Quando se tratar de posse derivada (posse civil), a tradição é de suma importância, pois não é simplesmente o título de comodatário ou locatário que irá conferir a qualidade de possuidor, ou seja, o contrato, mas o exercício de fato sobre a coisa, independentemente do fato-jurídico anterior. O que vale, portanto, é o exercício dos poderes inerentes à propriedade sobre o bem objeto do negócio jurídico.

O mesmo não se verifica no que respeita à posse originária. Aqui não há negócio jurídico, mas sim, ato-fato, sendo suficiente a conduta humana no sentido de exercer atos possessórios (ingerência socioeconômica), dispensando qualquer relação jurídica anterior. 

2. Quem pode adquirir a posse:

Na seqüência o artigo 1.205, do Código Civil, disciplina que:

Art. 1.205. A posse pode ser adquirida: I - pela própria pessoa que a pretende ou por seu representante; II - por terceiro sem mandato, dependendo de ratificação.

Os incisos tratam de três situações distintas: a) da aquisição da posse pelo próprio possuidor; 
b) por meio de seu representante; c) pelo seu gestor de negócios.

A representação é uma verdadeira técnica de substituição de vontade.

Eis que o artigo 116, do CC/2002, ao tratar o tema da representação, enuncia que “A manifestação de vontade pelo representante, nos limites de seus poderes, produz efeitos em relação ao representado”. Lembrando que nos termos do artigo 115, também do CC/20202, “Os poderes de representação conferem-se por lei ou pelo representado”.

Essas considerações tornam factível o raciocínio da aquisição de posse por um menor, quando devidamente representado.  

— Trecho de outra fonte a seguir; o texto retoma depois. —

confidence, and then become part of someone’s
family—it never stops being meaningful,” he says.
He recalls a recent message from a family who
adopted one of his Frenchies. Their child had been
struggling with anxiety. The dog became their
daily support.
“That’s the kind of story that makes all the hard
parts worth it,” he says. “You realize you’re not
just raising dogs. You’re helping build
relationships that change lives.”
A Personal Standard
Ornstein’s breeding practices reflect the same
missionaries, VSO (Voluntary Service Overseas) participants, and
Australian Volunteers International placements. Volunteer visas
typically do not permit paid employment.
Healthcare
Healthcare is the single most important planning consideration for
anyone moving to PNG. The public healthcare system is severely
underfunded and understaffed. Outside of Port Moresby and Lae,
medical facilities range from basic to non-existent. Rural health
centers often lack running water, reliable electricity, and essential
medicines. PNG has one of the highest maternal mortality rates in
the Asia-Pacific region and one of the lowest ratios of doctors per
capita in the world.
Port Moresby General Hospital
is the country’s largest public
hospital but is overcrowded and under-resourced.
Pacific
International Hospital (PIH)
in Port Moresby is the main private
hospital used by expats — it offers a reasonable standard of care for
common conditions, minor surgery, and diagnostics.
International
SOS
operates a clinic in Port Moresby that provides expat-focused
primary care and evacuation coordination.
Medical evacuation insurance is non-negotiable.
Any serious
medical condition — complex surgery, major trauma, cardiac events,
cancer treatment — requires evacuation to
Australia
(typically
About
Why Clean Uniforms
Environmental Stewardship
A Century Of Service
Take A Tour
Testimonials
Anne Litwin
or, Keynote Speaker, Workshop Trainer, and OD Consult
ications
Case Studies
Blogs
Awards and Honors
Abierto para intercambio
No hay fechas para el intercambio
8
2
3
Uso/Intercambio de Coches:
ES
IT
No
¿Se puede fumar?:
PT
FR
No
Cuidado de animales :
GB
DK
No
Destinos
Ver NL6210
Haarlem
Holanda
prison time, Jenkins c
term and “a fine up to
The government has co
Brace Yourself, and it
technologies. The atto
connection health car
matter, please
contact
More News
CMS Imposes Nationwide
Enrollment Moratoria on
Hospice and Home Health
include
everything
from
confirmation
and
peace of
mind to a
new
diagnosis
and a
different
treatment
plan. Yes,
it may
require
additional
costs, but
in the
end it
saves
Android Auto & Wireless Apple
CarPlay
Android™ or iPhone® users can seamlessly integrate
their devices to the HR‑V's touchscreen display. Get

No inciso II temos uma situação interessante: a chamada “gestão de negócios”, igualmente pormenorizada pelo CC/2002, no artigo 662:

Art. 662. Os atos praticados por quem não tenha mandato, ou o tenha sem poderes suficientes, são ineficazes em relação àquele em cujo nome foram praticados, salvo se este os ratificar. Parágrafo único. A ratificação há de ser expressa, ou resultar de ato inequívoco, e retroagirá à data do ato.

Pessoas jurídicas podem adquirir posse?

Sim, embora não mencionadas no artigo 1.205, do CC/2002, as pessoas jurídicas também podem adquirir posse desde que por meio de seus presentantes (lembrar que: presentante é aquela pessoa indicada no contrato ou estatuto social que torna ‘presente’ a pessoa jurídca). 

De igual modo, os entes despersonalizados: espólio, massa falida, condomínio podem adquirir posse. Neste sentido o Enunciado 236, do CJF: “Considera-se possuidor, para todos os efeitos legais, também a coletividade desprovida de personalidade jurídica”.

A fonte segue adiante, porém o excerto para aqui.